■ **Records provided**

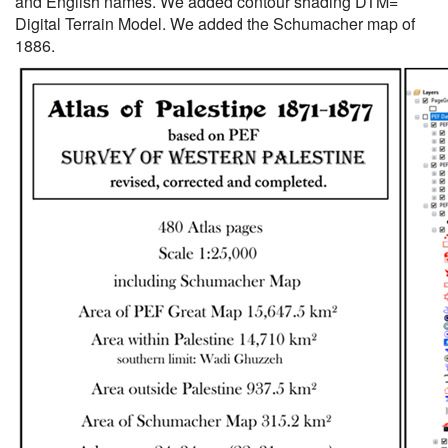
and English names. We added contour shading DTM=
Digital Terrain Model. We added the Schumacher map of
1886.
--
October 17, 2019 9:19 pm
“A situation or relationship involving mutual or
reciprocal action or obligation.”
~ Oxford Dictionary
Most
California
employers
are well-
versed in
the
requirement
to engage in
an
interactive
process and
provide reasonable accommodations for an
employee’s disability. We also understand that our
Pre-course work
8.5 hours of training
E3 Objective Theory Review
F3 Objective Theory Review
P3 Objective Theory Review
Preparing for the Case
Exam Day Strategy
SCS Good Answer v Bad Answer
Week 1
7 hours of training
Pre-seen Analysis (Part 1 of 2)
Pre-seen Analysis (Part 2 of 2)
==
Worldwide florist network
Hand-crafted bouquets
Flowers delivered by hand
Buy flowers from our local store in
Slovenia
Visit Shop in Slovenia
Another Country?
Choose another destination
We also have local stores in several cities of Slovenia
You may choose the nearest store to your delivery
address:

■ **Work request**
Every line that contains the string "training" should be copied from the records.

■ **Written reply**
8.5 hours of training
7 hours of training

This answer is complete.